Due to COVID-19 and a rapidly expanding list of conditions for which lung transplantation can be lifesaving, such as lung cancer, the need for donor lungs is growing. However, out of all solid organs, lungs are typically used the least, with only 28% of donor lungs meeting the criteria to be transplanted.

To help expand the donor pool, Northwestern Medicine is now using a device called XPS, which is used for ex vivo lung perfusion (EVLP). Nicknamed “lungs in a box,” the device can help improve the health of donor lungs, outside the body, to make them viable for transplant.

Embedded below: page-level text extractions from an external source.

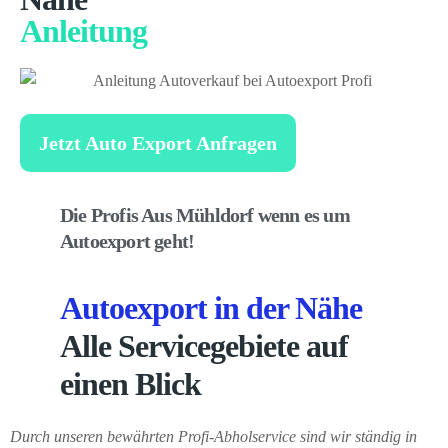
Anleitung
Jetzt Auto Export Anfragen
Die Profis Aus Mühldorf wenn es um
Autoexport geht!
Autoexport in der Nähe
Alle Servicegebiete auf
einen Blick
Durch unseren bewährten Profi-Abholservice sind wir ständig in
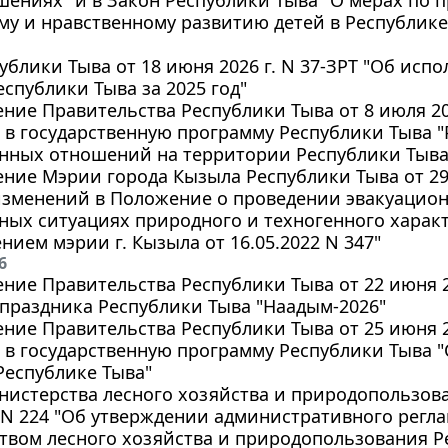
у и нравственному развитию детей в Республике 
ублики Тыва от 18 июня 2026 г. N 37-ЗРТ "Об исп
спублики Тыва за 2025 год"
ние Правительства Республики Тыва от 8 июля 202
в государственную программу Республики Тыва "
нных отношений на территории Республики Тыва
ние Мэрии города Кызыла Республики Тыва от 29 
изменений в Положение о проведении эвакуацио
ных ситуациях природного и техногенного харак
нием мэрии г. Кызыла от 16.05.2022 N 347"
6
ние Правительства Республики Тыва от 22 июня 2
праздника Республики Тыва "Наадым-2026"
ние Правительства Республики Тыва от 25 июня 20
 в государственную программу Республики Тыва 
Республике Тыва"
истерства лесного хозяйства и природопользова
. N 224 "Об утверждении административного регл
твом лесного хозяйства и природопользования Р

“EVLP allows us to take donor lungs outside the body, attach them to a ventilator and make them clinically usable by treating infection, inflammation and swelling —  it’s visually stunning,” says Ankit Bharat, MD, chief of Thoracic Surgery at Northwestern Medicine and executive director of Northwestern Medicine Canning Thoracic Institute, who pioneered COVID-19 lung transplants in the United States. “Because we were the first health system in the U.S. to offer lung transplants for COVID-19 patients, our patient volume continues to increase, and we need every tool to help us get more patients transplanted. EVLP will give us the ability to fix lungs that don’t appear usable up front.”

New Technology, Better Outcomes

Early last year, Northwestern Medicine surgeons used EVLP for the first time to secure viable lungs for for a patient who had been waiting for a lung transplant but had a rare blood type, which made it hard to find a potential match.

“We got a call about a set of lungs that matched the patient’s blood type but were turned down by other hospitals due to possible lung damage,” explains Dr. Bharat. “We said, ‘let’s get the lungs here and see if we can repair them by using EVLP.’ Because the patient’s blood type was so rare, we knew this could be our only chance to find a suitable match.”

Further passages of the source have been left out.